TASK - Look through the data below for the line with "en kage, der er klar på få minutter.", and transcribe it exactly together with each line after it up to and including the line with "modificeret stivelse, 3%". Give nothing else.

[Page-level text extractions]
☆ ☆ ☆ ☆

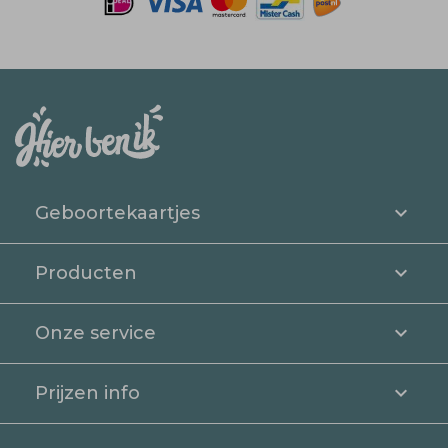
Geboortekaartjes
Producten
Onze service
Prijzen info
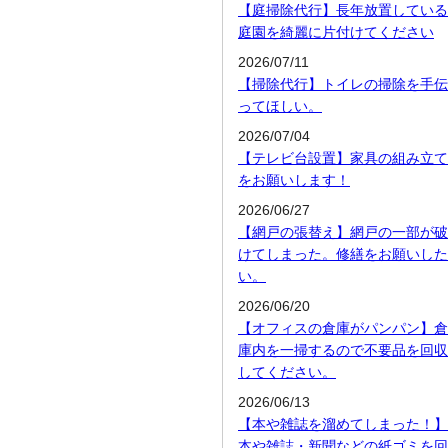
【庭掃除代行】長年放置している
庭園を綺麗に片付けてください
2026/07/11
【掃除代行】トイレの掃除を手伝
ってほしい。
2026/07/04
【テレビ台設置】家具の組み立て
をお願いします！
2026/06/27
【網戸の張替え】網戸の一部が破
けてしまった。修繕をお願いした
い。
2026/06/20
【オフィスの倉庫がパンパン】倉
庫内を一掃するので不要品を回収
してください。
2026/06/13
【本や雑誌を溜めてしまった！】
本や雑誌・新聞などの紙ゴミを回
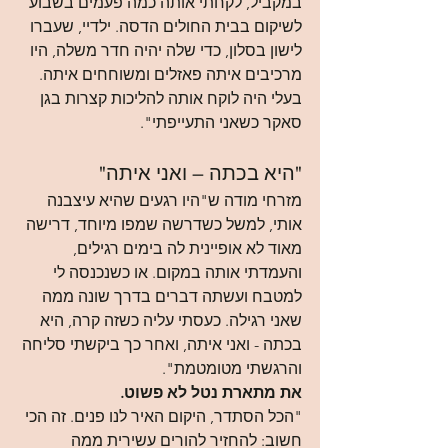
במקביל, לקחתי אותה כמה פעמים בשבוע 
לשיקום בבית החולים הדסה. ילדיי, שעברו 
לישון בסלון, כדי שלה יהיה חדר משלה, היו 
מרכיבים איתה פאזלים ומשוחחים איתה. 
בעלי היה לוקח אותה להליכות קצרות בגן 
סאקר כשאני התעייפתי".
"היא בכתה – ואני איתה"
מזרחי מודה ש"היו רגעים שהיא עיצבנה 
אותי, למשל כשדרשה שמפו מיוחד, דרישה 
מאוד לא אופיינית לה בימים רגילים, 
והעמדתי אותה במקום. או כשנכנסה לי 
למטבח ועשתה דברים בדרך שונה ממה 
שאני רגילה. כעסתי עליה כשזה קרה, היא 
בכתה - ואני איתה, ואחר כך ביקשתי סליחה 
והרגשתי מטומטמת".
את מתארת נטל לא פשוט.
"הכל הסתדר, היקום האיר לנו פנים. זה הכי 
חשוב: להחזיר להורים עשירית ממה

☆ ☆ ☆ ☆

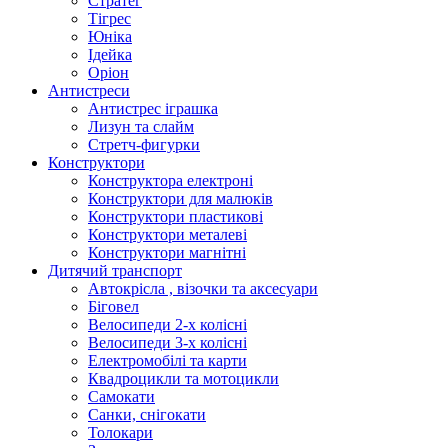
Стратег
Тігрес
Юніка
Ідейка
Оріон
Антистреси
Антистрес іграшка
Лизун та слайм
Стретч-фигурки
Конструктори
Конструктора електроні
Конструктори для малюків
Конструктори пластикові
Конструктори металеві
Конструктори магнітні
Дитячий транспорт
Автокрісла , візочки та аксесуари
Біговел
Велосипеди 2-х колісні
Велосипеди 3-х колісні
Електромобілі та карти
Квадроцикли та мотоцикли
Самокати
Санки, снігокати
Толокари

☆ ☆ ☆ ☆

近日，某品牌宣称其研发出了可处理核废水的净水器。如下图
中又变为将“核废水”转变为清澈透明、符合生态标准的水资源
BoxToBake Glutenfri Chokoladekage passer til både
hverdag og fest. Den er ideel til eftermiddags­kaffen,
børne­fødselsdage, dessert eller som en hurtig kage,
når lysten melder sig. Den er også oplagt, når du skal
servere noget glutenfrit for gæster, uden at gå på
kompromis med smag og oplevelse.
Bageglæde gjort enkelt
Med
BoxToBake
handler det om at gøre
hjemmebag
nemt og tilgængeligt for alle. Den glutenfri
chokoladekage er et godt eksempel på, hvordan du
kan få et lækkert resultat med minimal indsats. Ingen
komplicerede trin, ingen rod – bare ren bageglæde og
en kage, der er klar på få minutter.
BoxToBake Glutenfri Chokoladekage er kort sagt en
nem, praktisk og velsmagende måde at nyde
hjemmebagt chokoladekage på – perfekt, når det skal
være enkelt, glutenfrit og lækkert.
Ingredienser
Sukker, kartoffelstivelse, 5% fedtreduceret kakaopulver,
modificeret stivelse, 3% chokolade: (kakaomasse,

☆ ☆ ☆ ☆

EXERCISE RESPONSE -
en kage, der er klar på få minutter.
BoxToBake Glutenfri Chokoladekage er kort sagt en
nem, praktisk og velsmagende måde at nyde
hjemmebagt chokoladekage på – perfekt, når det skal
være enkelt, glutenfrit og lækkert.
Ingredienser
Sukker, kartoffelstivelse, 5% fedtreduceret kakaopulver,
modificeret stivelse, 3% chokolade: (kakaomasse,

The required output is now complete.